[Dataset entries]
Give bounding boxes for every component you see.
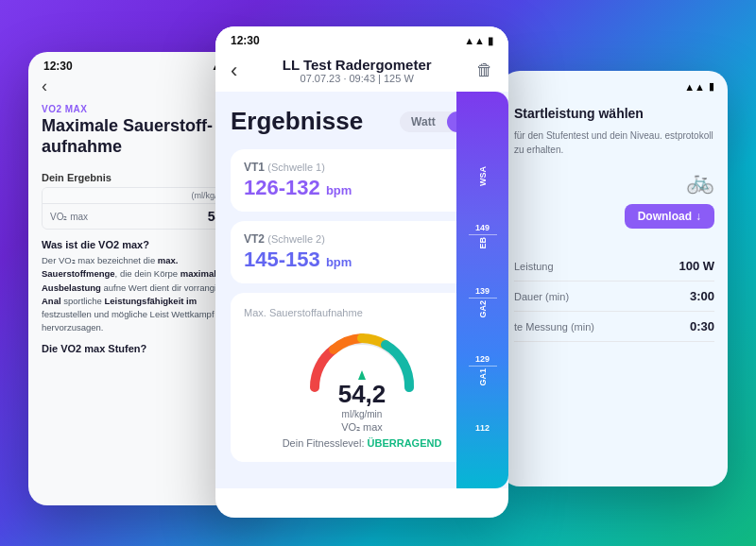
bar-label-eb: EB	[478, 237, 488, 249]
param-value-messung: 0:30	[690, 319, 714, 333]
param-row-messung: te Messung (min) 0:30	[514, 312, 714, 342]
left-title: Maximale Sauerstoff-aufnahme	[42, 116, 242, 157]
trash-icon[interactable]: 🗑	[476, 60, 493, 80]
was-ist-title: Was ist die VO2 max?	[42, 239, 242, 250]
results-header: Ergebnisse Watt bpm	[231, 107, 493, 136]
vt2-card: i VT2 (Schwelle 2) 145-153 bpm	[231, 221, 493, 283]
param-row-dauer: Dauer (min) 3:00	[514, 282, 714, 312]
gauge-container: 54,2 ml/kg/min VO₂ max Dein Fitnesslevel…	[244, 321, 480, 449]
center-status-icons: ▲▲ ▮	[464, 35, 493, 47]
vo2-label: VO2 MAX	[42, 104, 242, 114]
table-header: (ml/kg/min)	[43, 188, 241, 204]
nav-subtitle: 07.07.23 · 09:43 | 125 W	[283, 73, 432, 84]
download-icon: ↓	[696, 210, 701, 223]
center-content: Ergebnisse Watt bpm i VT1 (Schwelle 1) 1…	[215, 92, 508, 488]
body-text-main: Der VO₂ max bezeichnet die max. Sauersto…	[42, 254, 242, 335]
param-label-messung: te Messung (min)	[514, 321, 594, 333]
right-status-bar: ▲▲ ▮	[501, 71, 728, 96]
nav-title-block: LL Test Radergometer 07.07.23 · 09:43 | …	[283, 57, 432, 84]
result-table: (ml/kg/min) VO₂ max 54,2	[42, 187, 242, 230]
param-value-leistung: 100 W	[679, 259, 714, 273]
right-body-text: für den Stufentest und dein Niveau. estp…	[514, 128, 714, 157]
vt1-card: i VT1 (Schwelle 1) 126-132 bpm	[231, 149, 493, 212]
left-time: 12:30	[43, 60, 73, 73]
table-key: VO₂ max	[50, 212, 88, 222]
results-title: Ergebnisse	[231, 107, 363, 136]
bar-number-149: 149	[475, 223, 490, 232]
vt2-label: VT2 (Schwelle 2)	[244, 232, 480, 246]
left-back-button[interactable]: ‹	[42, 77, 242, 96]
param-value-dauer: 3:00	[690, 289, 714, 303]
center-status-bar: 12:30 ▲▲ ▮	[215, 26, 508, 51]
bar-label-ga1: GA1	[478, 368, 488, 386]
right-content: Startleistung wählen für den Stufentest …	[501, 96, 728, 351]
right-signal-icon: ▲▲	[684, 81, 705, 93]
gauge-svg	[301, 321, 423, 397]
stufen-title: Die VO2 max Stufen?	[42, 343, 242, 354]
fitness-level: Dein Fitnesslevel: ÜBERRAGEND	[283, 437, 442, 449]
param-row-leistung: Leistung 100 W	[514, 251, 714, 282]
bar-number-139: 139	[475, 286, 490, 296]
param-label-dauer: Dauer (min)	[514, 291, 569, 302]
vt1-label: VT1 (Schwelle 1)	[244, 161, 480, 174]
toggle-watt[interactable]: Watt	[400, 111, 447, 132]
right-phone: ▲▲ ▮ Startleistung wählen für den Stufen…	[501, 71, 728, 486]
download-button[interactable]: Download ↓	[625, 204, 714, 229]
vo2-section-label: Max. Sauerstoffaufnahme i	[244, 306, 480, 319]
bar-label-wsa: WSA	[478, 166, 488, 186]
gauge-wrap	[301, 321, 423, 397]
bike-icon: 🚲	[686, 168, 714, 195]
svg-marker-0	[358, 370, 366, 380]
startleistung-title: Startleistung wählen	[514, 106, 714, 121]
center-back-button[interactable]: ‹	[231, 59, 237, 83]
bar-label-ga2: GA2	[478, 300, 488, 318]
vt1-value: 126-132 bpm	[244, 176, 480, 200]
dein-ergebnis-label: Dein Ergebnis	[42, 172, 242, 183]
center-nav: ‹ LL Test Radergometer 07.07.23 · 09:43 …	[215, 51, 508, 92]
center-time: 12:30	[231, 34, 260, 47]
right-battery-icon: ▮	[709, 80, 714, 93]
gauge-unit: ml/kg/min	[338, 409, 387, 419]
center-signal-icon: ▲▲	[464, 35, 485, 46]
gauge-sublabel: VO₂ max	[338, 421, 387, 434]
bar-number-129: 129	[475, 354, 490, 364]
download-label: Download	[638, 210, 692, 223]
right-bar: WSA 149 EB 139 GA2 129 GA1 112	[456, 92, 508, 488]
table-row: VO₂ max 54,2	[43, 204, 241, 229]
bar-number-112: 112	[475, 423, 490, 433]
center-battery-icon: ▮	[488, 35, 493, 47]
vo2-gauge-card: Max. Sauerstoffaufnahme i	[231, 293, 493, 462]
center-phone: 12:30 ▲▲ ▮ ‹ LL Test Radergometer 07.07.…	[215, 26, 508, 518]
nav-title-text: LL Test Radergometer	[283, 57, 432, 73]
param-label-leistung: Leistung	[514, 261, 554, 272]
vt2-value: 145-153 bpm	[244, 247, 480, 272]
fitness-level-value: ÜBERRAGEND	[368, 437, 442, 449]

==

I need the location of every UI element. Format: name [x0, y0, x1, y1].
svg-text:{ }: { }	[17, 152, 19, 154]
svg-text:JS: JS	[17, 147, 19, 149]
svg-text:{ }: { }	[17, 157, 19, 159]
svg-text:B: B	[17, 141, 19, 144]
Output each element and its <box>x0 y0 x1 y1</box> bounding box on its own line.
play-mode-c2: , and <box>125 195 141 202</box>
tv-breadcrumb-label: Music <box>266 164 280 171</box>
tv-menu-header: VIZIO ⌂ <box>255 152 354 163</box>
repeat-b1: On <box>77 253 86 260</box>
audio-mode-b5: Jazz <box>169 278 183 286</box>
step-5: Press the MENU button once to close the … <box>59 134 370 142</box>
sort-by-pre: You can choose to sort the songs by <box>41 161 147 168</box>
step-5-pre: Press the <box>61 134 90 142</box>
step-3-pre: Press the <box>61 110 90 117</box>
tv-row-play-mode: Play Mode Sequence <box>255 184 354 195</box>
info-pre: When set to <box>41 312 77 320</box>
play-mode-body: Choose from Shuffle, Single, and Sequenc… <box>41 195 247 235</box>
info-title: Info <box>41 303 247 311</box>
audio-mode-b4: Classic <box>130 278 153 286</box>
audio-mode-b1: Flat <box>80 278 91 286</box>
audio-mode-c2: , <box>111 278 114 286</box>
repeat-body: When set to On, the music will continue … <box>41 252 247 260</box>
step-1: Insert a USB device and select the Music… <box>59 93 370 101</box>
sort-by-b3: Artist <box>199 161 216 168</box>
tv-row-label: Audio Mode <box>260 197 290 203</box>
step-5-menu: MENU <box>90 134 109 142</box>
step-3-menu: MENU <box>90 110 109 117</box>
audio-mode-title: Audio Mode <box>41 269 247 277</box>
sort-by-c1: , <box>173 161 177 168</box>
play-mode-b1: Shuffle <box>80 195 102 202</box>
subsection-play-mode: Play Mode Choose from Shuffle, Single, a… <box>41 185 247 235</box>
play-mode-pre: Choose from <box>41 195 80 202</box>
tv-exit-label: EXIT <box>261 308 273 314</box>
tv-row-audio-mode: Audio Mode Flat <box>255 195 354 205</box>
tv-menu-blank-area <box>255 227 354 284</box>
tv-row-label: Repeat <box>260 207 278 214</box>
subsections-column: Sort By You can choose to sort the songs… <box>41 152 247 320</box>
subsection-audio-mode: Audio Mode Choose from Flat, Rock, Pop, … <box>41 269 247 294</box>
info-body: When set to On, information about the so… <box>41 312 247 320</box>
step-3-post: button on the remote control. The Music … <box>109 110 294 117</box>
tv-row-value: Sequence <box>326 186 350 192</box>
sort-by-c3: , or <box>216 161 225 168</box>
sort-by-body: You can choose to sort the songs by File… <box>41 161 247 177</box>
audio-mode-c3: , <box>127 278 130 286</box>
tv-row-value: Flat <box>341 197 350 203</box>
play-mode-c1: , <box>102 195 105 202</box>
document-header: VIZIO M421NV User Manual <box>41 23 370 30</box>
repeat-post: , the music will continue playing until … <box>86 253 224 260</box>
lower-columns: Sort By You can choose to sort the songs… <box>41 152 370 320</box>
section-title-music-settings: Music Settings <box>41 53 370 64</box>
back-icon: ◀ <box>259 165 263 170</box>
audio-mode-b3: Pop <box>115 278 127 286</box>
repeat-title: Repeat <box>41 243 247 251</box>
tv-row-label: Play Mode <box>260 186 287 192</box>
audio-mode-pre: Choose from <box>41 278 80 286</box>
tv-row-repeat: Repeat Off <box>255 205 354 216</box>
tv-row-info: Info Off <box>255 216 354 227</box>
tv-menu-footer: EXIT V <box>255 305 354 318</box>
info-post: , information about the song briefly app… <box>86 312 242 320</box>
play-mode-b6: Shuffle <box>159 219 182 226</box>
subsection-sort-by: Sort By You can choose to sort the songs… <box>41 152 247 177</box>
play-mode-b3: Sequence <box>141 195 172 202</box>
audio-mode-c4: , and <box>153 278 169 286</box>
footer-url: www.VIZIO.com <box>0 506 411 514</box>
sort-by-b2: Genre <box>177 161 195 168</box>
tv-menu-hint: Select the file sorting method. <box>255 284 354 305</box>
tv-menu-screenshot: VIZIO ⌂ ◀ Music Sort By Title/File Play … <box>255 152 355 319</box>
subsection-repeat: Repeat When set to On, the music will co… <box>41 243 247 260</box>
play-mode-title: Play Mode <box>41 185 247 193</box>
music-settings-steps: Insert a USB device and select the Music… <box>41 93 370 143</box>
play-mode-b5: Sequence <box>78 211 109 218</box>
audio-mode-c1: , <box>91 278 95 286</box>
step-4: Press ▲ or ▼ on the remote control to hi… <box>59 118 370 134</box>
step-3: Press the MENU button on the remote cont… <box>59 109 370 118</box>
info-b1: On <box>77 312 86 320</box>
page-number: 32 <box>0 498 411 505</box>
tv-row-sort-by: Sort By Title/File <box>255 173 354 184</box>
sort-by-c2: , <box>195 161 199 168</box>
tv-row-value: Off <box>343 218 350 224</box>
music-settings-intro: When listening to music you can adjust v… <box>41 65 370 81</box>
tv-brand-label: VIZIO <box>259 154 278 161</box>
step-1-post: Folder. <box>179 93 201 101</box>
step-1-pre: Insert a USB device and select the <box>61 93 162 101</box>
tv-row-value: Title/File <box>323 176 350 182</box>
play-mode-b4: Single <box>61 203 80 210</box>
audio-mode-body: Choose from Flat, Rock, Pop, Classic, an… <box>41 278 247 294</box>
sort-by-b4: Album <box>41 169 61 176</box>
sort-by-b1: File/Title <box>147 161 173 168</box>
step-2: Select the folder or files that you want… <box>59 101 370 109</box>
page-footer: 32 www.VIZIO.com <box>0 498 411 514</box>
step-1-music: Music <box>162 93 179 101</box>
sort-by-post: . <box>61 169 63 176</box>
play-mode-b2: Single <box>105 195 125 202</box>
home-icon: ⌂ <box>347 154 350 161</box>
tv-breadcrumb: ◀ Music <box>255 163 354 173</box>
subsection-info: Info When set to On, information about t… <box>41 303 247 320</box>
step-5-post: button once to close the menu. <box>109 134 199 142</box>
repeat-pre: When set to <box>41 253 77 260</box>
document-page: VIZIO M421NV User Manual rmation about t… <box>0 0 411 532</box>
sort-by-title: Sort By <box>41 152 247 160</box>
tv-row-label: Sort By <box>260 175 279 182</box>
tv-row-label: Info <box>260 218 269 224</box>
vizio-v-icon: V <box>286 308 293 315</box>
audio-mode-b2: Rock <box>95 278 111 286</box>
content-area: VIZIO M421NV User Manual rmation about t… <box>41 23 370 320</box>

→ **WHAT THE TASK ASKS**:
Go through the lines above and count those with the string "Watt". Reply with the count and nothing more.

→ **WRITTEN RESPONSE**:
3